ABOUT THIS TASK:
Each line of the records below needs repeating exactly. Skip the pictures.

━━━ EXTRACTED INFORMATION ━━━

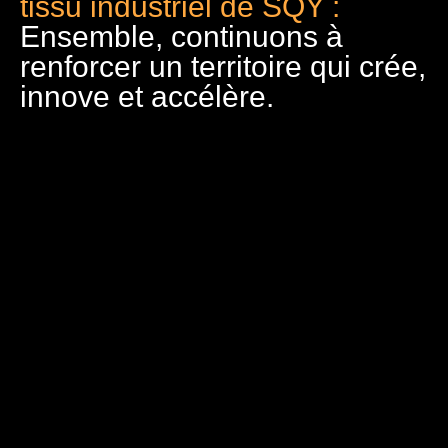
tissu industriel de SQY :
Ensemble, continuons à
renforcer un territoire qui crée,
innove et accélère.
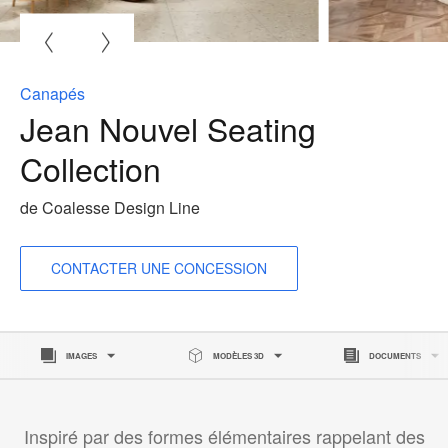
O
l'
b
Canapés
d
Jean Nouvel Seating
l
Collection
de Coalesse Design Line
CONTACTER UNE CONCESSION
IMAGES
MODÈLES 3D
DOCUMENTS
Inspiré par des formes élémentaires rappelant des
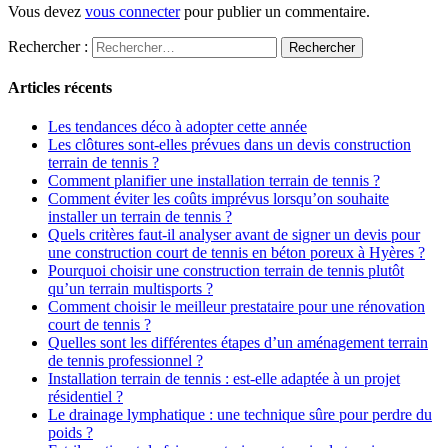
Vous devez
vous connecter
pour publier un commentaire.
Rechercher :
Articles récents
Les tendances déco à adopter cette année
Les clôtures sont-elles prévues dans un devis construction
terrain de tennis ?
Comment planifier une installation terrain de tennis ?
Comment éviter les coûts imprévus lorsqu’on souhaite
installer un terrain de tennis ?
Quels critères faut-il analyser avant de signer un devis pour
une construction court de tennis en béton poreux à Hyères ?
Pourquoi choisir une construction terrain de tennis plutôt
qu’un terrain multisports ?
Comment choisir le meilleur prestataire pour une rénovation
court de tennis ?
Quelles sont les différentes étapes d’un aménagement terrain
de tennis professionnel ?
Installation terrain de tennis : est-elle adaptée à un projet
résidentiel ?
Le drainage lymphatique : une technique sûre pour perdre du
poids ?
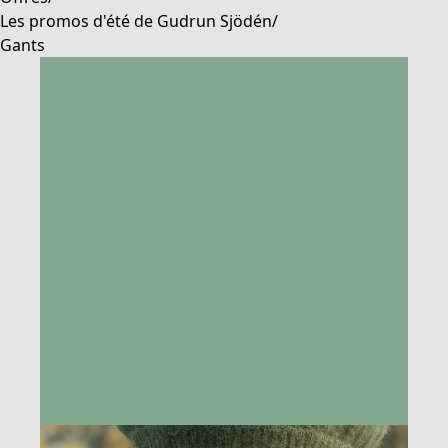
Les promos d'été de Gudrun Sjödén
/
Gants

━━━

WORKED SOLUTION:
tissu industriel de SQY :
Ensemble, continuons à
renforcer un territoire qui crée,
innove et accélère.
O
l'
b
Canapés
d
Jean Nouvel Seating
l
Collection
de Coalesse Design Line
CONTACTER UNE CONCESSION
IMAGES
MODÈLES 3D
DOCUMENTS
Inspiré par des formes élémentaires rappelant des
Vous devez
vous connecter
pour publier un commentaire.
Rechercher :
Articles récents
Les tendances déco à adopter cette année
Les clôtures sont-elles prévues dans un devis construction
terrain de tennis ?
Comment planifier une installation terrain de tennis ?
Comment éviter les coûts imprévus lorsqu’on souhaite
installer un terrain de tennis ?
Quels critères faut-il analyser avant de signer un devis pour
une construction court de tennis en béton poreux à Hyères ?
Pourquoi choisir une construction terrain de tennis plutôt
qu’un terrain multisports ?
Comment choisir le meilleur prestataire pour une rénovation
court de tennis ?
Quelles sont les différentes étapes d’un aménagement terrain
de tennis professionnel ?
Installation terrain de tennis : est-elle adaptée à un projet
résidentiel ?
Le drainage lymphatique : une technique sûre pour perdre du
poids ?
Les promos d'été de Gudrun Sjödén
/
Gants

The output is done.